From my mail:
I am gearing up to design my fall 2007 line to be shown at various trade shows in January. I love the scheduling sheet that you included in the book. My question has to do with fabric and production. Now I know what a jobber is, but say I make my samples with 50 yards or so of fabric, take it to the trade show and pick up orders for 300 of that shirt. That’s going to be at least 1000 yds of that fabric I need (plus we have a retail shop so lets say another 300 yds). Will the fabric company have 1300 yds in February for me to purchase, and if they don’t what do I tell my retailer, and what is the line going to look like with hole in it?
If it were my line, I would not be willing to risk not being able to get those goods in February. A jobber won’t be able to guarantee it so I wouldn’t source from them unless it’s a stock item, exact color matching is not required and it’s a reputable jobber who has a reputation for following through. As far as what you tell the retailer…I don’t know. If you don’t get the goods, they don’t care what the particular reason is that you won’t be filling the order, they won’t be happy. If you don’t fill the order, you risk losing them as a customer forever. Bummer, huh?
Caveat: Sometimes you can cancel a buyer’s order and it is “okay”. Buyers aren’t happy but they accept it. You can cancel an order if you drop the style. In other words, if you don’t get enough orders to justify cutting it, you can drop it. Buyers won’t like it but canceling an order based on drops is accepted standard practice. All of this is in the book .
This where I am confused. I have called Robert Kaufman and they seem to have anywhere from 1000 yards to 2000 yards of a certain fabric at this time – if this is an industry giant, how can I place my bets on my line 4 months in advance? I don’t want to buy fabric without orders in hand.

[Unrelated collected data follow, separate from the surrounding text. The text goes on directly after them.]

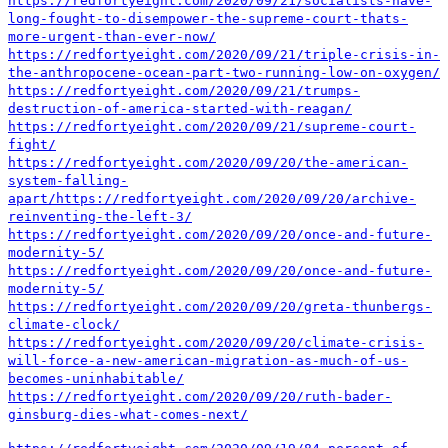
https://redfortyeight.com/2020/09/21/socialists-have-
long-fought-to-disempower-the-supreme-court-thats-
more-urgent-than-ever-now/
https://redfortyeight.com/2020/09/21/triple-crisis-in-
the-anthropocene-ocean-part-two-running-low-on-oxygen/
https://redfortyeight.com/2020/09/21/trumps-
destruction-of-america-started-with-reagan/
https://redfortyeight.com/2020/09/21/supreme-court-
fight/
https://redfortyeight.com/2020/09/20/the-american-
system-falling-
apart/
https://redfortyeight.com/2020/09/20/archive-
reinventing-the-left-3/
https://redfortyeight.com/2020/09/20/once-and-future-
modernity-5/
https://redfortyeight.com/2020/09/20/once-and-future-
modernity-5/
https://redfortyeight.com/2020/09/20/greta-thunbergs-
climate-clock/
https://redfortyeight.com/2020/09/20/climate-crisis-
will-force-a-new-american-migration-as-much-of-us-
becomes-uninhabitable/
https://redfortyeight.com/2020/09/20/ruth-bader-
ginsburg-dies-what-comes-next/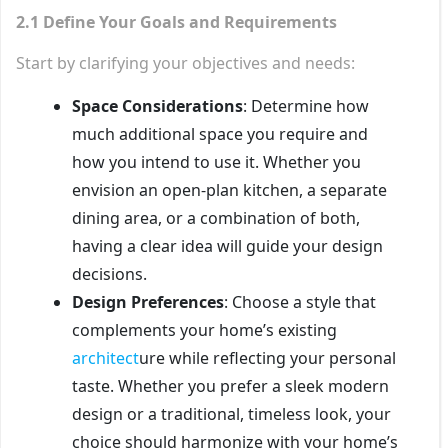
2.1 Define Your Goals and Requirements
Start by clarifying your objectives and needs:
Space Considerations
: Determine how
much additional space you require and
how you intend to use it. Whether you
envision an open-plan kitchen, a separate
dining area, or a combination of both,
having a clear idea will guide your design
decisions.
Design Preferences
: Choose a style that
complements your home’s existing
architect
ure while reflecting your personal
taste. Whether you prefer a sleek modern
design or a traditional, timeless look, your
choice should harmonize with your home’s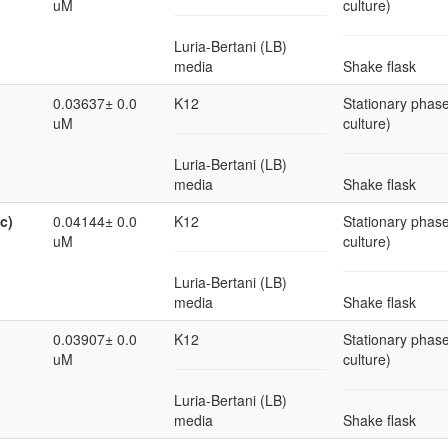
uM
culture)
Luria-Bertani (LB)
media
Shake flask
0.03637± 0.0
K12
Stationary phase
uM
culture)
Luria-Bertani (LB)
media
Shake flask
c)
0.04144± 0.0
K12
Stationary phase
uM
culture)
Luria-Bertani (LB)
media
Shake flask
0.03907± 0.0
K12
Stationary phase
uM
culture)
Luria-Bertani (LB)
media
Shake flask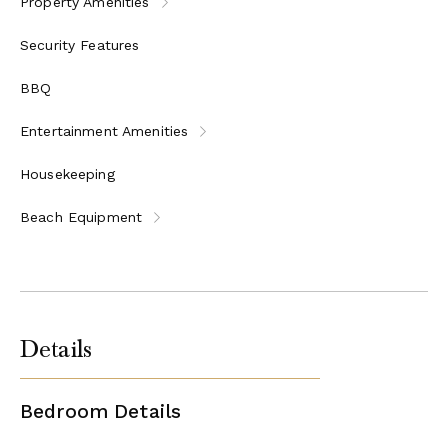
Property Amenities
Security Features
BBQ
Entertainment Amenities
Housekeeping
Beach Equipment
Details
Bedroom Details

First you need to order these goods as samples. Not swatches, but samples (swatches is step one, samples is step 2). This way a rep automatically knows you’re not sourcing for immediate production. If you don’t ask to buy sample goods, they’ll think you’re sourcing for immediate production so they won’t be concerned about your needs in February. You are correct in that you should not buy those goods now but according to the time line of your anticipated production purchase (all of this is explained in the book starting on pg 50). They won’t sell you samples of something if they don’t intend to be able to supply you in four months. Now, that’s not to say that it is guaranteed they’ll have the goods because it may be that they didn’t get enough orders for that fabric to justify producing it. Just like with your products, they can drop styles too. If they drop the style, you can also drop the style (as in the second paragraph) with less stigma to your buyers.
I am in Boston, and was thinking of taking a train ride down to the fabric district in New York. In your opinion, is it better to source swatches at a trade show, New York, or cold calling on the internet. I’d like to get my swatches by sept 1 to start the schedule..
Personally, I’d shop the shows or make appointments to meet with textile reps in NY. It’s mostly jobbers on the internet. Not that jobbers are bad; they’re great depending on your needs. I just don’t think they can reliably meet your needs. Be sure to see the entry on jobbers for more information.
Readers: what’s your take on this? Please advise. Thanks.